▶ [Problem requirements] As the answer, give exactly the lines of the records below from the one with "Zahlungsarten & Versand" through the one with "Guru, dosen, atau instruktur TIK.", ends included and pictures left out.

★ ★ ★

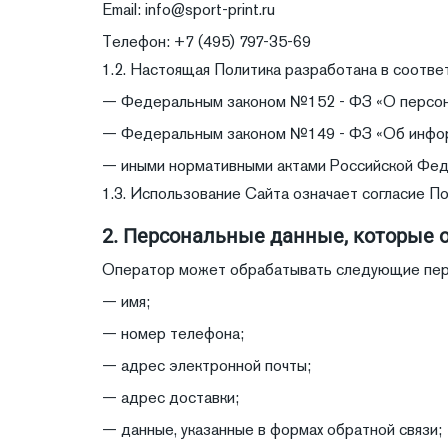
Email: info@sport-print.ru
Телефон: +7 (495) 797-35-69
1.2. Настоящая Политика разработана в соответ
— Федеральным законом №152 - ФЗ «О персона
— Федеральным законом №149 - ФЗ «Об информ
— иными нормативными актами Российской Фед
1.3. Использование Сайта означает согласие П
2. Персональные данные, которые 
Оператор может обрабатывать следующие пер
— имя;
— номер телефона;
— адрес электронной почты;
— адрес доставки;
— данные, указанные в формах обратной связи;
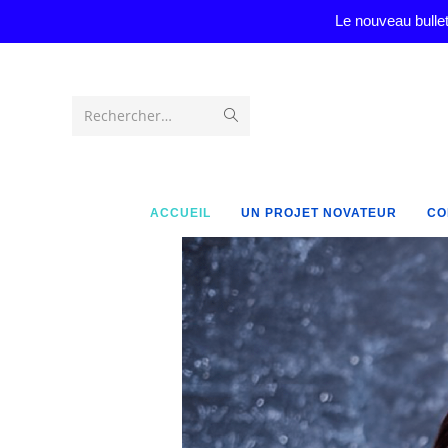
Le nouveau bullet
Rechercher…
ACCUEIL
UN PROJET NOVATEUR
CO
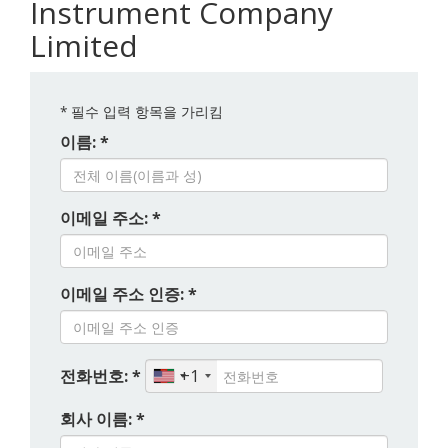
Instrument Company
Limited
*
필수 입력 항목을 가리킴
이름: *
이메일 주소: *
이메일 주소 인증: *
전화번호: *
+1
회사 이름: *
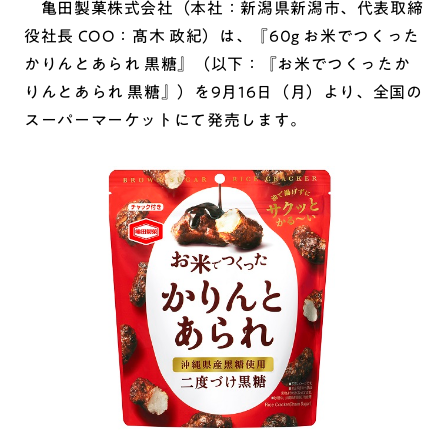
亀田製菓株式会社（本社：新潟県新潟市、代表取締
役社長 COO：髙木 政紀）は、『60g お米でつくった
かりんとあられ 黒糖』（以下：『お米でつくったか
りんとあられ 黒糖』）を9月16日（月）より、全国の
スーパーマーケットにて発売します。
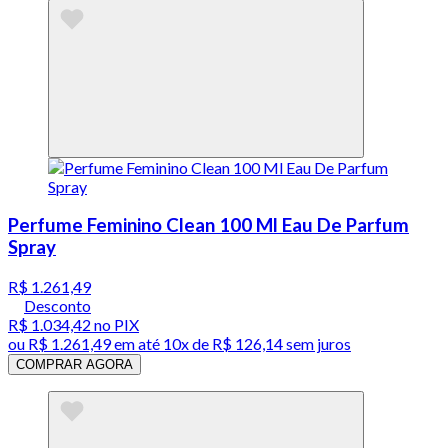
Perfume Feminino Clean 100 Ml Eau De Parfum
Spray
R$ 1.261,49
Desconto
R$ 1.034,42
no PIX
ou
R$ 1.261,49
em até
10x de R$ 126,14 sem juros
COMPRAR AGORA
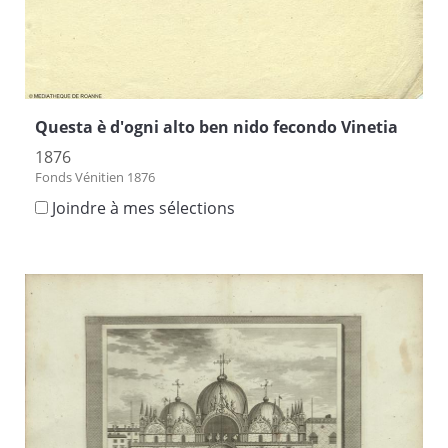
Questa è d'ogni alto ben nido fecondo Vinetia
1876
Fonds Vénitien 1876
Joindre à mes sélections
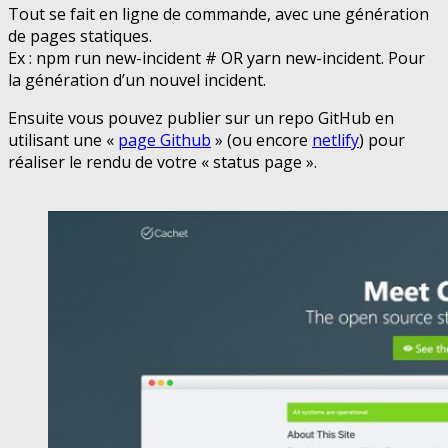
Tout se fait en ligne de commande, avec une génération
de pages statiques.
Ex : npm run new-incident # OR yarn new-incident. Pour
la génération d’un nouvel incident.
Ensuite vous pouvez publier sur un repo GitHub en
utilisant une «
page Github
» (ou encore
netlify
) pour
réaliser le rendu de votre « status page ».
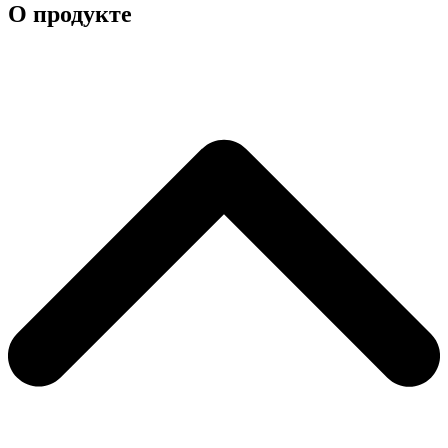
О продукте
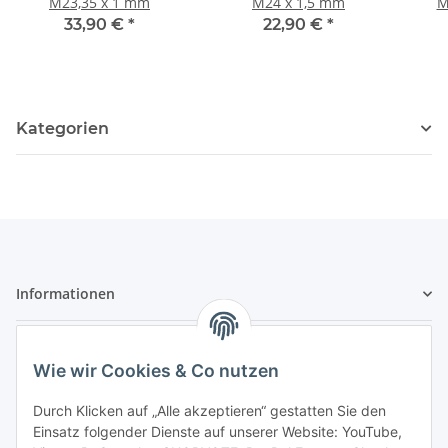
M23,35 x 1 mm
M24 x 1,5 mm
M
33,90 €
*
22,90 €
*
Kategorien
Informationen
Zahlungsarten & Versand
Wie wir Cookies & Co nutzen
Durch Klicken auf „Alle akzeptieren“ gestatten Sie den
Einsatz folgender Dienste auf unserer Website: YouTube,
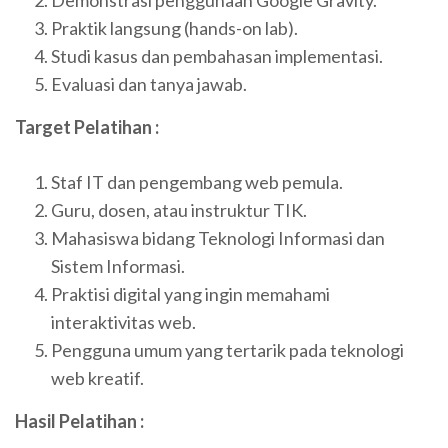
Praktik langsung (hands-on lab).
Studi kasus dan pembahasan implementasi.
Evaluasi dan tanya jawab.
Target Pelatihan :
Staf IT dan pengembang web pemula.
Guru, dosen, atau instruktur TIK.
Mahasiswa bidang Teknologi Informasi dan
Sistem Informasi.
Praktisi digital yang ingin memahami
interaktivitas web.
Pengguna umum yang tertarik pada teknologi
web kreatif.
Hasil Pelatihan :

★ ★ ★

▶ [Answer area]
Zahlungsarten & Versand
Wie wir Cookies & Co nutzen
Durch Klicken auf „Alle akzeptieren“ gestatten Sie den
Einsatz folgender Dienste auf unserer Website: YouTube,
Praktik langsung (hands-on lab).
Studi kasus dan pembahasan implementasi.
Evaluasi dan tanya jawab.
Target Pelatihan :
Staf IT dan pengembang web pemula.
Guru, dosen, atau instruktur TIK.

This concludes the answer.